■ **Prompt**: Each record is to be printed again precisely as it reads.

Stored data entries:
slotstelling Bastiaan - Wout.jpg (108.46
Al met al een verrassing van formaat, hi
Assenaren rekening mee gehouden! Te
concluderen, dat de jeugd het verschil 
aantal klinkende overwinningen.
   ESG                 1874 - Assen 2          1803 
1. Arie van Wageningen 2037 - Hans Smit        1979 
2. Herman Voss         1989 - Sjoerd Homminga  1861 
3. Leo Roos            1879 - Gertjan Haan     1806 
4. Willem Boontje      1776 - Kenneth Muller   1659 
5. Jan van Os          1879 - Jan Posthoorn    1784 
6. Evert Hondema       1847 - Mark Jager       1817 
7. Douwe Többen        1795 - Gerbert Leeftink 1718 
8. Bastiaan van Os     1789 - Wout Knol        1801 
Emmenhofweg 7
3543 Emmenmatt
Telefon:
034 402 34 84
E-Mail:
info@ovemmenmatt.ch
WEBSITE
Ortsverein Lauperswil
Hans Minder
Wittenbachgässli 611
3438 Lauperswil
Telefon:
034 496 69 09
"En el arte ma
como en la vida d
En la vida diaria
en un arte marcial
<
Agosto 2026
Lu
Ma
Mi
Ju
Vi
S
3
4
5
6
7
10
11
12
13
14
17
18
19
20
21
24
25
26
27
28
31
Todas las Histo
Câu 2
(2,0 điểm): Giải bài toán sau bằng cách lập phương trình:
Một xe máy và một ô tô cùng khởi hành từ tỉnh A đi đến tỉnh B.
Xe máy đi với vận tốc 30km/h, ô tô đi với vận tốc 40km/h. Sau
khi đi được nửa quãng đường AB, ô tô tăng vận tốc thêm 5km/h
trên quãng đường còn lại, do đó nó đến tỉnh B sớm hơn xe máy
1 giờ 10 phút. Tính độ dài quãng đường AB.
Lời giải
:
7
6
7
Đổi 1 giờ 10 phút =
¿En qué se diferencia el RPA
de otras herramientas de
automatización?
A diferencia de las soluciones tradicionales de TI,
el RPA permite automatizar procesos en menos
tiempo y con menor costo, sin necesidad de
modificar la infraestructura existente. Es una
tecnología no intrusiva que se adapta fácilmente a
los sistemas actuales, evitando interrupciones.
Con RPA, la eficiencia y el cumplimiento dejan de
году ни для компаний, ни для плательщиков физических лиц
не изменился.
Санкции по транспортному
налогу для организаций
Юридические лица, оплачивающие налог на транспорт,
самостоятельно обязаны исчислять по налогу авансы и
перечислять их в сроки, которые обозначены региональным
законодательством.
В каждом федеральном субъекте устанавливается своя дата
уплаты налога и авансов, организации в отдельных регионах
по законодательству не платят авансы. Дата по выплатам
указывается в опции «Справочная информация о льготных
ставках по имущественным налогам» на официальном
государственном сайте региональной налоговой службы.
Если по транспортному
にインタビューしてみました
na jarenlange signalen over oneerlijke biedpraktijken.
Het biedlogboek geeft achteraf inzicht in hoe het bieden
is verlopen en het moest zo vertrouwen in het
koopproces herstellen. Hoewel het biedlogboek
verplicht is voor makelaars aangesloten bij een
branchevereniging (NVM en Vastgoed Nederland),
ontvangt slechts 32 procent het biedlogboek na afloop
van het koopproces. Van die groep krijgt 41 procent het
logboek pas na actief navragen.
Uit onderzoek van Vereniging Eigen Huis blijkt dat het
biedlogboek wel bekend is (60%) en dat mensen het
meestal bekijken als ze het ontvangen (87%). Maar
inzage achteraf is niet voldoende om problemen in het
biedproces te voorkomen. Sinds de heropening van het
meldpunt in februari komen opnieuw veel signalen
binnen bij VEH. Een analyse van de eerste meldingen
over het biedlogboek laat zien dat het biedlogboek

■ **Result**:
slotstelling Bastiaan - Wout.jpg (108.46
Al met al een verrassing van formaat, hi
Assenaren rekening mee gehouden! Te
concluderen, dat de jeugd het verschil 
aantal klinkende overwinningen.
   ESG                 1874 - Assen 2          1803 
1. Arie van Wageningen 2037 - Hans Smit        1979 
2. Herman Voss         1989 - Sjoerd Homminga  1861 
3. Leo Roos            1879 - Gertjan Haan     1806 
4. Willem Boontje      1776 - Kenneth Muller   1659 
5. Jan van Os          1879 - Jan Posthoorn    1784 
6. Evert Hondema       1847 - Mark Jager       1817 
7. Douwe Többen        1795 - Gerbert Leeftink 1718 
8. Bastiaan van Os     1789 - Wout Knol        1801 
Emmenhofweg 7
3543 Emmenmatt
Telefon:
034 402 34 84
E-Mail:
info@ovemmenmatt.ch
WEBSITE
Ortsverein Lauperswil
Hans Minder
Wittenbachgässli 611
3438 Lauperswil
Telefon:
034 496 69 09
"En el arte ma
como en la vida d
En la vida diaria
en un arte marcial
<
Agosto 2026
Lu
Ma
Mi
Ju
Vi
S
3
4
5
6
7
10
11
12
13
14
17
18
19
20
21
24
25
26
27
28
31
Todas las Histo
Câu 2
(2,0 điểm): Giải bài toán sau bằng cách lập phương trình:
Một xe máy và một ô tô cùng khởi hành từ tỉnh A đi đến tỉnh B.
Xe máy đi với vận tốc 30km/h, ô tô đi với vận tốc 40km/h. Sau
khi đi được nửa quãng đường AB, ô tô tăng vận tốc thêm 5km/h
trên quãng đường còn lại, do đó nó đến tỉnh B sớm hơn xe máy
1 giờ 10 phút. Tính độ dài quãng đường AB.
Lời giải
:
7
6
7
Đổi 1 giờ 10 phút =
¿En qué se diferencia el RPA
de otras herramientas de
automatización?
A diferencia de las soluciones tradicionales de TI,
el RPA permite automatizar procesos en menos
tiempo y con menor costo, sin necesidad de
modificar la infraestructura existente. Es una
tecnología no intrusiva que se adapta fácilmente a
los sistemas actuales, evitando interrupciones.
Con RPA, la eficiencia y el cumplimiento dejan de
году ни для компаний, ни для плательщиков физических лиц
не изменился.
Санкции по транспортному
налогу для организаций
Юридические лица, оплачивающие налог на транспорт,
самостоятельно обязаны исчислять по налогу авансы и
перечислять их в сроки, которые обозначены региональным
законодательством.
В каждом федеральном субъекте устанавливается своя дата
уплаты налога и авансов, организации в отдельных регионах
по законодательству не платят авансы. Дата по выплатам
указывается в опции «Справочная информация о льготных
ставках по имущественным налогам» на официальном
государственном сайте региональной налоговой службы.
Если по транспортному
にインタビューしてみました
na jarenlange signalen over oneerlijke biedpraktijken.
Het biedlogboek geeft achteraf inzicht in hoe het bieden
is verlopen en het moest zo vertrouwen in het
koopproces herstellen. Hoewel het biedlogboek
verplicht is voor makelaars aangesloten bij een
branchevereniging (NVM en Vastgoed Nederland),
ontvangt slechts 32 procent het biedlogboek na afloop
van het koopproces. Van die groep krijgt 41 procent het
logboek pas na actief navragen.
Uit onderzoek van Vereniging Eigen Huis blijkt dat het
biedlogboek wel bekend is (60%) en dat mensen het
meestal bekijken als ze het ontvangen (87%). Maar
inzage achteraf is niet voldoende om problemen in het
biedproces te voorkomen. Sinds de heropening van het
meldpunt in februari komen opnieuw veel signalen
binnen bij VEH. Een analyse van de eerste meldingen
over het biedlogboek laat zien dat het biedlogboek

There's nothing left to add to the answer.